The chinese government imposes controls on citizens that I've never thought possible. Thus they have completely surprised me with the notion that the Chinese state might centrally control every computer in China. Their Green Dam firewall software obviously has social control purposes but I did not make the step Schneier makes in this article of assuming military purposes as well.
There are difficulties in defending against a botnet of this type, even though you might think it would be simple to block all Chinese traffic. There are many properties the Chinese government can buy all over the world to act as redirectors for Chinese internet traffic. If the time came to coordinate attacks against foreign computer services, there would be no one internet road to blockade. It would be impossible for, for example, Amazon, to determine if the packet arriving from New Jersey via Scotland originated in Scotland or is a proxy for a request made in China. If they can't filter out the overload they will essentially go offline.

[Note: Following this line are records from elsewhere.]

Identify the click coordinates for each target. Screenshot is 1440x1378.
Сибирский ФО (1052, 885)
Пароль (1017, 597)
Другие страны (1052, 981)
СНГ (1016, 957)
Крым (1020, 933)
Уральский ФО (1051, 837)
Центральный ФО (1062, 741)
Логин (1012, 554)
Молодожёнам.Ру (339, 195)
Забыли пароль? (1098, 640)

I can imagine an argument for implausibility: "oh that won't happen", another argument for over-complexity: "they'll never pull that off, it's too hard", or an argument akin to 9/11 saying: "oh sure, it will work once but thereafter no one will connect to China", but in truth, I can see flaws in each of these.
One thing is for sure. Even if you could shut China "off" so to speak so that they can only communicate with Chinese internet properties, if you came to depend on them for anything, you'd lose access to that too.
I want to believe they'll have to behave equitably to participate in the internet world community, but as their power grows, perhaps we'll see a foreign influence imposed on much of the internet backed by the power of their botnet.